MA or just get started: I never had any official training (for Chinese to Dutch it doesn't even exist, to my knowledge). But other translators I know found a lot of value in their schooling. So YMMV when it comes to that. But whether an actual MA is useful, I'm not so sure. In my view, translation is a skill, or a craft, to be practiced and honed, and not so much a subject to be studied, so I think that an MA in translation studies is not necessarily useful if you want to become a translator. An MA in something else can be, of course, especially if you want to specialise. And a specialisation is useful if you want to compete on quality (see below).

 

Translation tools:

- CAT Tools: Roddy already mentioned CAT tools, like MemoQ and Trados. These are very useful and I'd recommend you buy one, if you decide to become a translator. ProZ has group buy deals a few times a year, with sizeable discounts.

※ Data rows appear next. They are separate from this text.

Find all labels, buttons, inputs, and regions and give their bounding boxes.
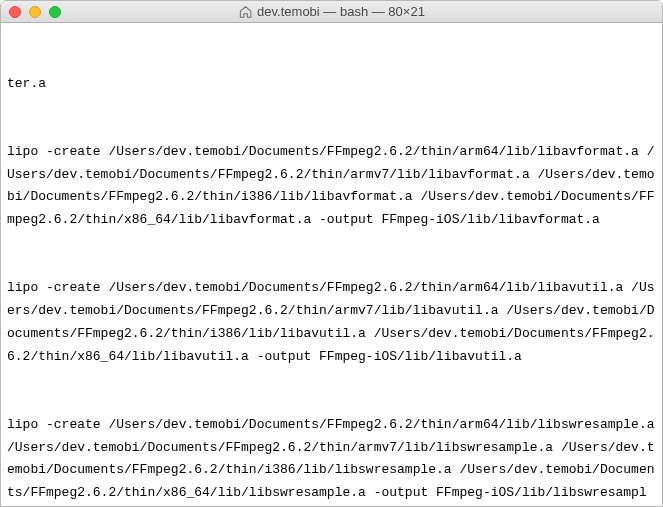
terminal-line: lipo -create /Users/dev.temobi/Documents…	[7, 141, 656, 232]
minimize-button[interactable]	[29, 6, 41, 18]
terminal-line: ter.a	[7, 73, 656, 96]
window-titlebar: dev.temobi — bash — 80×21	[1, 1, 662, 23]
terminal-line: lipo -create /Users/dev.temobi/Documents…	[7, 277, 656, 368]
window-title: dev.temobi — bash — 80×21	[257, 4, 425, 19]
traffic-lights	[9, 6, 61, 18]
close-button[interactable]	[9, 6, 21, 18]
terminal-output[interactable]: ter.a lipo -create /Users/dev.temobi/Doc…	[1, 23, 662, 506]
terminal-line: lipo -create /Users/dev.temobi/Documents…	[7, 414, 656, 506]
maximize-button[interactable]	[49, 6, 61, 18]
home-icon	[238, 5, 252, 19]
window-title-area: dev.temobi — bash — 80×21	[238, 4, 425, 19]
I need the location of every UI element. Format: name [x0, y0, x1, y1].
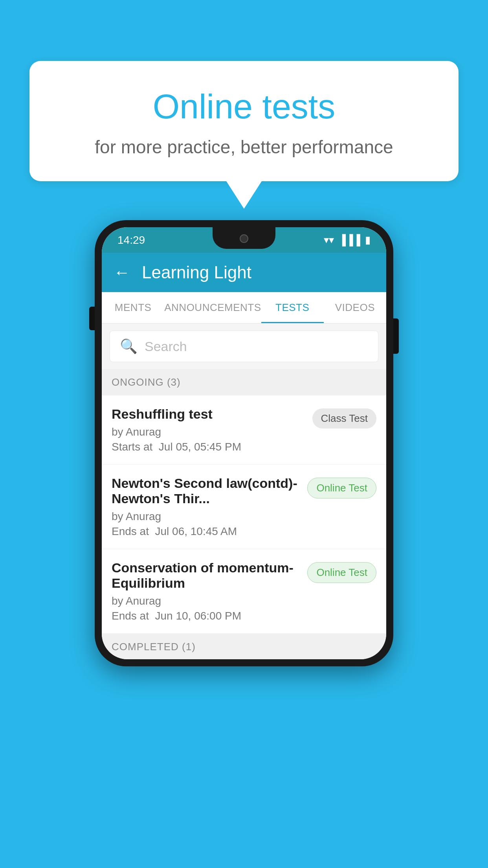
promo-title: Online tests [61, 86, 427, 127]
test-item[interactable]: Reshuffling test by Anurag Starts at Jul… [102, 395, 386, 465]
tab-videos[interactable]: VIDEOS [324, 292, 386, 323]
test-by: by Anurag [112, 510, 301, 523]
time-value: Jun 10, 06:00 PM [155, 610, 241, 622]
test-info: Reshuffling test by Anurag Starts at Jul… [112, 406, 306, 453]
promo-section: Online tests for more practice, better p… [29, 61, 459, 209]
ongoing-section-header: ONGOING (3) [102, 369, 386, 395]
time-value: Jul 06, 10:45 AM [155, 525, 237, 537]
test-time: Starts at Jul 05, 05:45 PM [112, 441, 306, 453]
signal-icon: ▐▐▐ [339, 234, 360, 246]
search-bar[interactable]: 🔍 Search [110, 331, 378, 362]
promo-subtitle: for more practice, better performance [61, 136, 427, 158]
completed-section-header: COMPLETED (1) [102, 634, 386, 659]
tab-announcements[interactable]: ANNOUNCEMENTS [164, 292, 261, 323]
camera-icon [240, 234, 248, 243]
badge-online-test: Online Test [307, 562, 376, 583]
time-label: Ends at [112, 610, 149, 622]
search-container: 🔍 Search [102, 324, 386, 369]
test-time: Ends at Jun 10, 06:00 PM [112, 610, 301, 622]
status-icons: ▾▾ ▐▐▐ ▮ [324, 234, 371, 246]
time-label: Starts at [112, 441, 152, 453]
search-placeholder: Search [145, 339, 187, 354]
test-by: by Anurag [112, 426, 306, 438]
badge-class-test: Class Test [312, 408, 376, 428]
time-value: Jul 05, 05:45 PM [159, 441, 241, 453]
test-item[interactable]: Newton's Second law(contd)-Newton's Thir… [102, 465, 386, 549]
test-by: by Anurag [112, 595, 301, 607]
wifi-icon: ▾▾ [324, 234, 334, 246]
search-icon: 🔍 [120, 338, 138, 355]
bubble-tail [226, 181, 262, 209]
status-time: 14:29 [117, 234, 145, 246]
tab-ments[interactable]: MENTS [102, 292, 164, 323]
test-time: Ends at Jul 06, 10:45 AM [112, 525, 301, 538]
tab-tests[interactable]: TESTS [261, 292, 324, 323]
time-label: Ends at [112, 525, 149, 537]
notch [213, 227, 275, 249]
phone-frame: 14:29 ▾▾ ▐▐▐ ▮ ← Learning Light MENTS AN… [95, 220, 393, 666]
test-name: Reshuffling test [112, 406, 306, 422]
test-name: Newton's Second law(contd)-Newton's Thir… [112, 476, 301, 506]
battery-icon: ▮ [365, 234, 371, 246]
phone-mockup: 14:29 ▾▾ ▐▐▐ ▮ ← Learning Light MENTS AN… [95, 220, 393, 666]
test-info: Newton's Second law(contd)-Newton's Thir… [112, 476, 301, 538]
test-item[interactable]: Conservation of momentum-Equilibrium by … [102, 549, 386, 634]
speech-bubble: Online tests for more practice, better p… [29, 61, 459, 181]
test-info: Conservation of momentum-Equilibrium by … [112, 560, 301, 622]
test-name: Conservation of momentum-Equilibrium [112, 560, 301, 591]
app-title: Learning Light [142, 263, 251, 282]
status-bar: 14:29 ▾▾ ▐▐▐ ▮ [102, 227, 386, 253]
tabs-bar: MENTS ANNOUNCEMENTS TESTS VIDEOS [102, 292, 386, 324]
phone-screen: 14:29 ▾▾ ▐▐▐ ▮ ← Learning Light MENTS AN… [102, 227, 386, 659]
badge-online-test: Online Test [307, 478, 376, 498]
app-header: ← Learning Light [102, 253, 386, 292]
back-button[interactable]: ← [114, 263, 130, 282]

- Machine translation: Very useful if you want to get an idea of what a text is about. But quality really depends on the language combination. Western European languages to English are good (and vice versa probably as well). Chinese-English is probably also pretty good, as long as the Chinese text is straightforward and doesn't use any flowery language or semi-wenyan. So for reading design textbooks, yes, I can see that work, although I'd still be wary. For some other languages (Arabic, Belarussian), it's mostly useless. For translation between languages that aren't English, quality drops quickly the further from English they both are.

 

Something you didn't ask about is income. For Chinese to English, the field is pretty crowded and you need to compete with lots of Chinese speakers who will be cheaper than whatever price you set. You cannot compete with them on price, so you need to compete on quality and you need to find the clients who are willing to pay for that. It's possible (Roddy is still alive, after all), but not easy.